Egg cells can reset the genetic material of differentiated (somatic) cells, allowing them to become reprogrammed into new cell types. That ability is exploited in both reproductive and therapeutic cloning, though both processes are plagued by inefficiency. Now, scientists at the University of Cambridge in the UK have tracked a mechanism through which nuclei from specialized cells 'remember' their previous existence even as they differentiate into the multiple cell types of a cloned embryo. This may help explain why cloning is so inefficient. Reporting in Nature Cell Biology, Ray Kit Ng and John Gurdon show how this memory is preserved1.

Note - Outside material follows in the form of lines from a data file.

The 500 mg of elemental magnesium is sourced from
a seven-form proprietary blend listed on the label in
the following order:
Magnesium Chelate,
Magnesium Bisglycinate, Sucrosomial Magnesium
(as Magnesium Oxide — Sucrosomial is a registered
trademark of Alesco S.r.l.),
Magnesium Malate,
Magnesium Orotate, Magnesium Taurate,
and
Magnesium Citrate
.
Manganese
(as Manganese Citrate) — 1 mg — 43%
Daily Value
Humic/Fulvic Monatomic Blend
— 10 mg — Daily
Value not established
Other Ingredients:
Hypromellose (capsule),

As embryonic cells differentiate, their individual fates are marked in their genomes. So-called epigenetic processes designate swaths of genes for either silencing or expression; these designations are reversible and can change as cells differentiate. In a process called methylation, chemical tags added to particular nucleotides keep genes quiet. In another process, gene activity is controlled by how strands of DNA are associated with proteins.

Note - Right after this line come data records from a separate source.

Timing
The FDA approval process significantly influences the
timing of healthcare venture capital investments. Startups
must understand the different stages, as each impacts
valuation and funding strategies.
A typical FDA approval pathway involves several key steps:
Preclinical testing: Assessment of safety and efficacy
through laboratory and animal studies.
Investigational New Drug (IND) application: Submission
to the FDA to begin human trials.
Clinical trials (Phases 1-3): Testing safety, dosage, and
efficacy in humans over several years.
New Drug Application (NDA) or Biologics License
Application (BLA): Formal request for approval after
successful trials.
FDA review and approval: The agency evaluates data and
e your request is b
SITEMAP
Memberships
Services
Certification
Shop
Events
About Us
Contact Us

Working in frogs, the researchers had previously noticed that cloned embryos made with nuclei from endoderm cells continued to express high levels of an endoderm gene even in cells not destined to become endoderm. To investigate the mechanism, the researchers blocked methylation, but the expression was unchanged. The researchers decided to explore the issue using another, better characterized gene called MyoD, which is active in muscle and known not to be methylated. They created cloned frog embryos by transferring nuclei expressing the gene into frog eggs. In 9 of 17 embryos, cells not destined to become muscle still expressed the gene, indicating that a mechanism other than methylation was responsible. Remarkably, the effects persisted over 24 cell divisions and after nuclei had been transferred into 2 series of enucleated eggs.

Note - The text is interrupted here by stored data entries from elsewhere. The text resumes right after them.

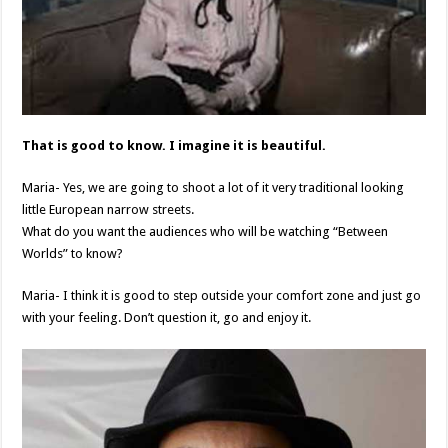
That is good to know. I imagine it is beautiful.
Maria- Yes, we are going to shoot a lot of it very traditional looking
little European narrow streets.
What do you want the audiences who will be watching “Between
Worlds” to know?
Maria- I think it is good to step outside your comfort zone and just go
with your feeling. Don’t question it, go and enjoy it.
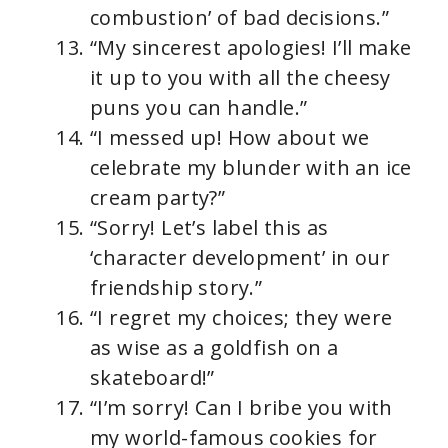
combustion’ of bad decisions.”
“My sincerest apologies! I’ll make
it up to you with all the cheesy
puns you can handle.”
“I messed up! How about we
celebrate my blunder with an ice
cream party?”
“Sorry! Let’s label this as
‘character development’ in our
friendship story.”
“I regret my choices; they were
as wise as a goldfish on a
skateboard!”
“I’m sorry! Can I bribe you with
my world-famous cookies for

The researchers turned their attention to histones, the protein complexes that spool DNA. In cells that will go on to form muscle in normal embryos, MyoD is associated with a particular histone protein variant called H3.3, which is associated with active genes. Ng and Gurdon found that in embryos created by nuclear transfer, the cells expressing MyoD were also associated with H3.3. Further, increasing the amountsof H3.3 in two-cell embryos increased the number of cells expressing MyoD in the wrong lineages. However, when the researchers forced cells to make an inactive mutant version of H3.3, expression fell. This is strong evidence that DNA 'remembers' how it was wrapped around histones through multiple rounds of DNA replication. The work also shows how the process can be manipulated so that genes within a transferred nucleus 'forget' their previous epigenetic state. Though the process likely varies by gene and species, this data could illuminate techniques to reprogram specialized human cells. It also indicates that normal cell development is governed by epigenetic memory.